My neurosurgeon said it. When he looked at the followup MRI to my brain surgery he said he thought it looked "funky." My doctor and two radiation oncologists said they were 99% sure it was just the scar around where the tumor had been removed and don't radiate.
He said FUNKY. Now I've long since learned (and I TRY not to second guess myself) to ALWAYS follow your instincts. It makes sense, doesn't it, that if your instinct isn't speaking out you listen to anybody who says words like FUNKY. But no, I just said 3 say "no" 1 says "yes" and I'm too worried about my liver to care about my brain right now so we'll go with the majority.
Of course, I wouldn't have been able to go to Chicago or to meet my father's relatives in Iowa, and the trip by the way meant more to me than I can say. It was great, especially my cousin's wife and my cousins and my father's siblings ... none of whom I've seen in years but wow it was an amazing trip, except the days in the hospital in Chicago.
So maybe there was an underlying "reason" and the result is the same, I'll probably have radiation on the spot. I don't know I'll have to see how I am overall, I'll know more tomorrow, before I make a choice.
I can
1) radiate probably the whole cerebellum. I'd rather just do the spot.
2) have radio surgery (I'm not sure what that'll involve or if I can go somewhere else and have gamma knife or cyber or whatever), he just listed a few nearby hospitals but I'd just as soon go to johns hopkins or some other place if reputations/surgeries are the same; I already have an oncologist there.
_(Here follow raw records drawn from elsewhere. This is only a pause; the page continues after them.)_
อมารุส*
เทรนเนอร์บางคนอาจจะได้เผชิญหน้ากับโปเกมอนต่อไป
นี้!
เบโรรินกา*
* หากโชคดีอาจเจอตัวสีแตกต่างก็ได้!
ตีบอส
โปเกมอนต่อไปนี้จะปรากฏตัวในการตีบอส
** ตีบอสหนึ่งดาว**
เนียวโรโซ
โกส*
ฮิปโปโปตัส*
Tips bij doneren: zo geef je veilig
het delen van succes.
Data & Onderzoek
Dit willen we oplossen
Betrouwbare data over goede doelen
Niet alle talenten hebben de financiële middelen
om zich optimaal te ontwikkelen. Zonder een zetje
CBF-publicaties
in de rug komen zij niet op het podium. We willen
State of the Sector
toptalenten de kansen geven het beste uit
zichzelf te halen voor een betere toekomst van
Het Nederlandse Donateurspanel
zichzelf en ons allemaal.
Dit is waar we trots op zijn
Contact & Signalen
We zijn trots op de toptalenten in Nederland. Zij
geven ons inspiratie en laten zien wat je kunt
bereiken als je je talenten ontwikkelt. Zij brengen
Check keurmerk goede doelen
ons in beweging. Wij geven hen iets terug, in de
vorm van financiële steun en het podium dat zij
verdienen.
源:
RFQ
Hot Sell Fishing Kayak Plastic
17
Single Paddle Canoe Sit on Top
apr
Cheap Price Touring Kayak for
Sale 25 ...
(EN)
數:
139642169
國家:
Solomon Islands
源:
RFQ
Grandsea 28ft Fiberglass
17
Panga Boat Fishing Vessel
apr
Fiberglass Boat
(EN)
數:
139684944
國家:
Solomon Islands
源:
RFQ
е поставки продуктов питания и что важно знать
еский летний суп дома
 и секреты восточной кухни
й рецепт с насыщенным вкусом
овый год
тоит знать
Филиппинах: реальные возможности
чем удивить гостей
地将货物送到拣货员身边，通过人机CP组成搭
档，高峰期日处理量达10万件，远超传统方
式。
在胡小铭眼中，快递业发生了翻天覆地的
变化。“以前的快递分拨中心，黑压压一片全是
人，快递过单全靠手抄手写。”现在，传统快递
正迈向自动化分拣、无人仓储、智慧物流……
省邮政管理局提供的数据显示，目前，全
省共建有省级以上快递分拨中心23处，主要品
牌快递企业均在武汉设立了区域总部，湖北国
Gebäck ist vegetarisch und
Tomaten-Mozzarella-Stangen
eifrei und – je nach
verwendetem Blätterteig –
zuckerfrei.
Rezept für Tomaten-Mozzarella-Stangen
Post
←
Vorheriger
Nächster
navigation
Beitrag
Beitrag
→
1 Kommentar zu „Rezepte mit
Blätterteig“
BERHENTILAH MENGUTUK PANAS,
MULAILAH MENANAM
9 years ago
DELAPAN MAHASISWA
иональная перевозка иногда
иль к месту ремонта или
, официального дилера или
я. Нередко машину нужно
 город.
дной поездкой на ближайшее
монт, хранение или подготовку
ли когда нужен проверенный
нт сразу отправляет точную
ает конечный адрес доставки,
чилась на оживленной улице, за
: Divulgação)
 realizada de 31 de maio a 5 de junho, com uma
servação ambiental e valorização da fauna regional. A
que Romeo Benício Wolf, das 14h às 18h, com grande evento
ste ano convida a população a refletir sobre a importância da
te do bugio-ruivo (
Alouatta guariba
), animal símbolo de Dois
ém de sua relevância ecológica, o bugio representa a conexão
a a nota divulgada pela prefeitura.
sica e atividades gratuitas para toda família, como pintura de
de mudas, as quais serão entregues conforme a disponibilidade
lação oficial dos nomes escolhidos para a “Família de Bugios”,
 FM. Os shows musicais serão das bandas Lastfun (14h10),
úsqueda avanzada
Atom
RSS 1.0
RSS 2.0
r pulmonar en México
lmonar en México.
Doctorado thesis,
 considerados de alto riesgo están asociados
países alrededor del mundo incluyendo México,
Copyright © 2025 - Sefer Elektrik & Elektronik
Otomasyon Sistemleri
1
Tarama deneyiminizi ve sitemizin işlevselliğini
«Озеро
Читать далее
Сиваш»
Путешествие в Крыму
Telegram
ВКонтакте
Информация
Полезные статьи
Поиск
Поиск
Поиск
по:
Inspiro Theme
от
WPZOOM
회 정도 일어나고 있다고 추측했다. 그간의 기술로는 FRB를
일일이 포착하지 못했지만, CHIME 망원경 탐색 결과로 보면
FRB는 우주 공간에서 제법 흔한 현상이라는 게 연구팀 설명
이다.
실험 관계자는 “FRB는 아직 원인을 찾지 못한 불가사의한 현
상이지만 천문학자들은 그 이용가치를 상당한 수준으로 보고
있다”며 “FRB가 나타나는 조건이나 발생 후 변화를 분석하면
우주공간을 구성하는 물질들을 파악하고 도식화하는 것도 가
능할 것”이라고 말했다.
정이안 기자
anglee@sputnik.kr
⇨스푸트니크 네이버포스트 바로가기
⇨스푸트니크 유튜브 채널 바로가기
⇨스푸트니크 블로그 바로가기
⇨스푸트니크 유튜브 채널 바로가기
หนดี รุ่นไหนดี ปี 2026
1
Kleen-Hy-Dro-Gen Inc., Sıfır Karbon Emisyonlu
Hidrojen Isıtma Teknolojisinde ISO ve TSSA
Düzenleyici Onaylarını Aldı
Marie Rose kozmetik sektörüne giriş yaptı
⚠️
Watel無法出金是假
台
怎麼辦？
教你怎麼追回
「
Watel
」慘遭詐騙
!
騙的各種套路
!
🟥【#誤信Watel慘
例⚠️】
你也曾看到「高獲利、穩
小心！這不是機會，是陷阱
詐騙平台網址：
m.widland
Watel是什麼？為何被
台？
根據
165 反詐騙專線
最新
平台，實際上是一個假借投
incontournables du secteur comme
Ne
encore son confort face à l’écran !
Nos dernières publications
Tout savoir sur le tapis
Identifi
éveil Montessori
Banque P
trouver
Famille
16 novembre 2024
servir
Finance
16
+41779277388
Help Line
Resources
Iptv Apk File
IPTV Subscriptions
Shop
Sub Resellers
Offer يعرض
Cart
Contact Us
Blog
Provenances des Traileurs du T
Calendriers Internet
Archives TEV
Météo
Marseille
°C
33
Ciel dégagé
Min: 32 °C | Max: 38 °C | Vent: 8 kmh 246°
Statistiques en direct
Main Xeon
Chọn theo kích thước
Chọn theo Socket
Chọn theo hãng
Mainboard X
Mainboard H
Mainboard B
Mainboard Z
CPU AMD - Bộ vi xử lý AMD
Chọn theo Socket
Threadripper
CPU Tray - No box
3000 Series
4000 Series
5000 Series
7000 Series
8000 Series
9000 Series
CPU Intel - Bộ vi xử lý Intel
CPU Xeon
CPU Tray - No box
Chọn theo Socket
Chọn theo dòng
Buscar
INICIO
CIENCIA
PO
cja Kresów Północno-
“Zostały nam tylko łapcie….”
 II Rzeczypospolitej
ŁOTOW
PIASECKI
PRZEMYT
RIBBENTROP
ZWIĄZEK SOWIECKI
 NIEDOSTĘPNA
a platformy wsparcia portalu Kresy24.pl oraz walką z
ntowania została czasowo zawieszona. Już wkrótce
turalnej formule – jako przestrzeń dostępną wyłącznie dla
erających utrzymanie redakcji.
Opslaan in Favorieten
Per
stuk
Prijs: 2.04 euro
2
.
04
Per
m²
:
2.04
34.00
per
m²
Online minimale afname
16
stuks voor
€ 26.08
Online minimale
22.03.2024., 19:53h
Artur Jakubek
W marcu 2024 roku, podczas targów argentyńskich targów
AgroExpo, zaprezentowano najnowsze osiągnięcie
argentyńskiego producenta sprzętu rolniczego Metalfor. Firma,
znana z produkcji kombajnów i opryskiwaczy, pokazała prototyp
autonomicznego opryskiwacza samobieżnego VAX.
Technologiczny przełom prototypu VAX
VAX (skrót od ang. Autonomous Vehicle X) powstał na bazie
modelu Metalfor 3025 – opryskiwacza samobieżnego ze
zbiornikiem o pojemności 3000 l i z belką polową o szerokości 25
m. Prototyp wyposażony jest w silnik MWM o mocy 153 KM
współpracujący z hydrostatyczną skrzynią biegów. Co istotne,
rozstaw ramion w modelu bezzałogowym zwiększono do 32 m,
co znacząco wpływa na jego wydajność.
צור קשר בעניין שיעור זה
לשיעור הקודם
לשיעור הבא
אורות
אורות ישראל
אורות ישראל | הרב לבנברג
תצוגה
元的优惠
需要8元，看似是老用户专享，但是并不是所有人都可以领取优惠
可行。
3) re-do the original surgery and this time follow it with 1). He actually recommends 1).
What happens if the radiation doesn't get the tumor? It is about the size of a dime, about 1/4 the size of the original.
So, listen to not only YOUR instincts, but the instincts of others. Not the advice or the numbers, the actual instincts. If your doctor says "funky" he probably means it.
Has anybody had "just radiation" and gotten rid of a small brain tumor? I worry that it won't be gone, then what?
Some type of radio surgery would take care of removing the tumor and radiation at the same time -- of course it doesn't take care of the rest of the edges that weren't radiated in the first place. Any thoughts?